さて、本題に入ろう。12月4日(木)に大阪シンフォニカー交響楽団の定期演奏会をザ・シンフォニーホールで聴いた。指揮はつい先日、大阪市音楽団の定期を振られた秋山和慶さん。
プログラムは、
- ラフマニノフ/ピアノ協奏曲第3番
- ラフマニノフ/交響曲第3番
ピアノ独奏は清水和音さん。
秋山和慶さんの指揮は一言で表現するならスタイリッシュ。客観的な解釈で音楽はよどみなく進み、その端正ですっきりした表情の中から曲の構造が鮮明に浮かび上がる。くどいくらい濃厚で、感情多寡な大植英次さんとは対極の位置に存在すると言えるだろう。大植さんのテンポは終始変化し続けるが、秋山さんは快調なテンポを旨とし、微動だにしない。
同じ齋藤秀雄の門下生でありながら、この二人の資質の相違は大変興味深い。恐らく大植さんの場合、桐朋学園在学中にアメリカに飛び出し、そこでレナード・バーンスタインと出合ったことが多大な影響を及ぼしているのだろう。むしろ、大阪シンフォニカー交響楽団の音楽監督である児玉 宏さんの方が秋山さんに近い気がする(児玉さんも齋藤秀雄の門下生)。なお、秋山さんは「斉藤秀雄メソッドによる指揮法」というDVDの監修・出演もされている。詳細はこちら。

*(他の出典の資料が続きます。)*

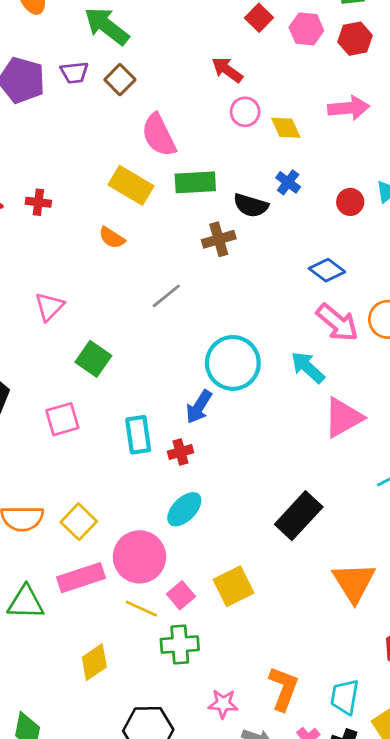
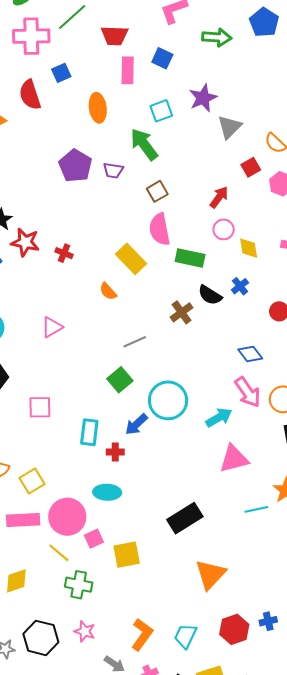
red arrow: (227, 70) -> (219, 197), turned 75
brown square: (120, 80) -> (157, 191), moved
green rectangle: (195, 182) -> (190, 258), moved
brown cross: (219, 239) -> (182, 312), turned -35
green square: (93, 359) -> (120, 380), moved
cyan arrow: (308, 367) -> (219, 418), turned 92
cyan ellipse: (184, 509) -> (107, 492), turned 32
pink square: (181, 595) -> (94, 539), moved
cyan trapezoid: (345, 697) -> (185, 636), moved
pink star: (223, 704) -> (85, 631), moved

今回も秋山さんらしい指揮ぶりで、僕はその贅肉をそぎ落とされ引き締まったラフマニノフ像にとても好感を抱いた。ただ一方、従来のロマンティックな解釈を期待していた人々には少々物足りなかったのかも知れない。
音楽評論家・福本 健さんの公演批評がこちらに掲載されている。演奏を聴かれた印象は基本的に僕と同様の内容である。しかしそこから導き出される結論は違っている。それは結局、ラフマニノフの音楽とは何か?という立脚点が、僕と福本さんとでは全く異なるということなのだろう。